EXERCISE MATERIAL Block Start
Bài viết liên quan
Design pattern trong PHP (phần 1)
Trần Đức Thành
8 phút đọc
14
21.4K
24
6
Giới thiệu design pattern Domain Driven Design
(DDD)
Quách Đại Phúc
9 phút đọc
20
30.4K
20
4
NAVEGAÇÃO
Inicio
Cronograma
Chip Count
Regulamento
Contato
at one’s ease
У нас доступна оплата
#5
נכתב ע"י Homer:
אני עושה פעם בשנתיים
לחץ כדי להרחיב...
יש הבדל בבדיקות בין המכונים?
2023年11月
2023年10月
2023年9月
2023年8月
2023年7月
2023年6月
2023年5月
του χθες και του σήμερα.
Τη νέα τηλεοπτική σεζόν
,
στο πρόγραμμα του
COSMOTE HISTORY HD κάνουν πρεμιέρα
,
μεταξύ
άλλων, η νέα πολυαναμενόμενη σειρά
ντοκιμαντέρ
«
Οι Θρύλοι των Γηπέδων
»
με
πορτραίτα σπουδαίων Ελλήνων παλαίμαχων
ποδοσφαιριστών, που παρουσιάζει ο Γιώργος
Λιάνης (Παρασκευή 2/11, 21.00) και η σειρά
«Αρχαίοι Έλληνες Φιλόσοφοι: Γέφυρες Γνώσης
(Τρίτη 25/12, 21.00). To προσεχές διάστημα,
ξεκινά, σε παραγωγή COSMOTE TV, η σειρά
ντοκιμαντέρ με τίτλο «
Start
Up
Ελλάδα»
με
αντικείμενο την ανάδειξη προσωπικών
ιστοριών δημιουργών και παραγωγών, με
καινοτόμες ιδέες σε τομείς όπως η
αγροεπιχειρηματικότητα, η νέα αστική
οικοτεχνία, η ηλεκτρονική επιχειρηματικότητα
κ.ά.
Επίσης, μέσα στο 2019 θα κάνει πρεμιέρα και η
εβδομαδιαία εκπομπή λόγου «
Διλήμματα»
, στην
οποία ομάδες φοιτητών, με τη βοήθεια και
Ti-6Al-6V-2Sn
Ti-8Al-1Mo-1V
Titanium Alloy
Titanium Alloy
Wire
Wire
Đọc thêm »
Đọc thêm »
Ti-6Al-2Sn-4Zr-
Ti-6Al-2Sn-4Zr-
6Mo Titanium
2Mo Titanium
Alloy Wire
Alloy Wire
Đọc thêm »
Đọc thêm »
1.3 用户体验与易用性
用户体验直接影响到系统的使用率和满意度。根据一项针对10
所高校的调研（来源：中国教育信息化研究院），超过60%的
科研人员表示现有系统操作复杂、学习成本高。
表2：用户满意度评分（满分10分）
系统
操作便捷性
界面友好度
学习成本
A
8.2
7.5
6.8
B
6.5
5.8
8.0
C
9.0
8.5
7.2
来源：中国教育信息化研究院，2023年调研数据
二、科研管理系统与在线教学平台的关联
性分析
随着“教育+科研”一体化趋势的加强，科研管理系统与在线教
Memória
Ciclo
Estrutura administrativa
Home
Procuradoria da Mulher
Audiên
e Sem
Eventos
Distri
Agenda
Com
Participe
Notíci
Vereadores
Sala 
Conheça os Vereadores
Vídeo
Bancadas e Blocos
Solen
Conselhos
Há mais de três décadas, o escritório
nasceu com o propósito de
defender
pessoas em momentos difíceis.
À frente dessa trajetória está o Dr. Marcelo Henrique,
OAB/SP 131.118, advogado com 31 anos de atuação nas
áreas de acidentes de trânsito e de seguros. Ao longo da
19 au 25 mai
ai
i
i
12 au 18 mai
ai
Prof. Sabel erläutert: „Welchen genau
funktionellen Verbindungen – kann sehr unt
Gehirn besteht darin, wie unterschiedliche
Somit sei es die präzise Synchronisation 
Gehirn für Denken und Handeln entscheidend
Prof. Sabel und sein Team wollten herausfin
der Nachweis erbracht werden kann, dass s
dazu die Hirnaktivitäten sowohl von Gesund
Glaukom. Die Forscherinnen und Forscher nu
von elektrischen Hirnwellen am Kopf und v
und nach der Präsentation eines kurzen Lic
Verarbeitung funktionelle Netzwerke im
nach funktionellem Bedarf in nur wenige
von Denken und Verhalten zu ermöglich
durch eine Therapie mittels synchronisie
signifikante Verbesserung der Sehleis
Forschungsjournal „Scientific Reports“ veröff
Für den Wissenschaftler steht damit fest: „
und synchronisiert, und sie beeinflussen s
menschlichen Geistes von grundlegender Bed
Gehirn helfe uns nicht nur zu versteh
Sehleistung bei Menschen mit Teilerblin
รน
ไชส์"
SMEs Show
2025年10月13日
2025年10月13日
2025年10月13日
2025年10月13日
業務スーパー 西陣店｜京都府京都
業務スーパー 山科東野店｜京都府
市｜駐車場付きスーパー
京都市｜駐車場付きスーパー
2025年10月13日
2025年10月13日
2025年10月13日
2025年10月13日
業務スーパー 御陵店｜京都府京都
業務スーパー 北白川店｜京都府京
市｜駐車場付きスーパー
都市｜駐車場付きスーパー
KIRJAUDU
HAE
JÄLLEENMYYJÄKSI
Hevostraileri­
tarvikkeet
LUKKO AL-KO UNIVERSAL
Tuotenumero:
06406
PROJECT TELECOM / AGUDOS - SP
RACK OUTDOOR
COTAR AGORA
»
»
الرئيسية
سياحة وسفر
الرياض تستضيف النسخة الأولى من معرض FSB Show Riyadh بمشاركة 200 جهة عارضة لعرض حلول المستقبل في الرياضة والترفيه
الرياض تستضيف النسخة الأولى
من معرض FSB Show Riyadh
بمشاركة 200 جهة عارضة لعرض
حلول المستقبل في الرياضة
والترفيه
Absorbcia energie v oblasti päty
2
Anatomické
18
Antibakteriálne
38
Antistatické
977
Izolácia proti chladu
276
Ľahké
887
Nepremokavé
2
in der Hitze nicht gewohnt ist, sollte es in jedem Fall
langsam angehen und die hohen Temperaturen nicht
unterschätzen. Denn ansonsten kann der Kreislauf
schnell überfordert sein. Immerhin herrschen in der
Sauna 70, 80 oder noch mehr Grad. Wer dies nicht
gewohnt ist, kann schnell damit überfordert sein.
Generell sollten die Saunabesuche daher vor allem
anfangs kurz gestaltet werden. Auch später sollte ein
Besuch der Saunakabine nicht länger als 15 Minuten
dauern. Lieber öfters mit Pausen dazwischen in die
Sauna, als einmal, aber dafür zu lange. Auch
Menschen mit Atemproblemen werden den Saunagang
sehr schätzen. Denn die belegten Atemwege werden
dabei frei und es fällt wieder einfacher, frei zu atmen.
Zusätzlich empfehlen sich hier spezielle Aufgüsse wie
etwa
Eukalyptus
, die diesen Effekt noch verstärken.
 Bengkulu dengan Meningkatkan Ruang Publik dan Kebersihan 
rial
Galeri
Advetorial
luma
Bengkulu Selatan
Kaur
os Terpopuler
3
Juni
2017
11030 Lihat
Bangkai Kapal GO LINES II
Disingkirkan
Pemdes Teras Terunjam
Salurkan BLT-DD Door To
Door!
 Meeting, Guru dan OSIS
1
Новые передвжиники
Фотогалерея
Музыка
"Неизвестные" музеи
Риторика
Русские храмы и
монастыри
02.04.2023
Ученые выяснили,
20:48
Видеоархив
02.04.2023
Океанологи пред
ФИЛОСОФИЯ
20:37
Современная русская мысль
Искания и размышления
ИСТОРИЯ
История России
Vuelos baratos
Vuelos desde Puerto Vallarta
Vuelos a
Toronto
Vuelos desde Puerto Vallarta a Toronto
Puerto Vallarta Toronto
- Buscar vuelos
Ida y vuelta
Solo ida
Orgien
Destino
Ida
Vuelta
EXERCISE MATERIAL Block End
● TASK PROMPT
Take every line from the data above that holds "Toronto" and copy it out.

● SOLVED PROBLEM
Toronto
Vuelos desde Puerto Vallarta a Toronto
Puerto Vallarta Toronto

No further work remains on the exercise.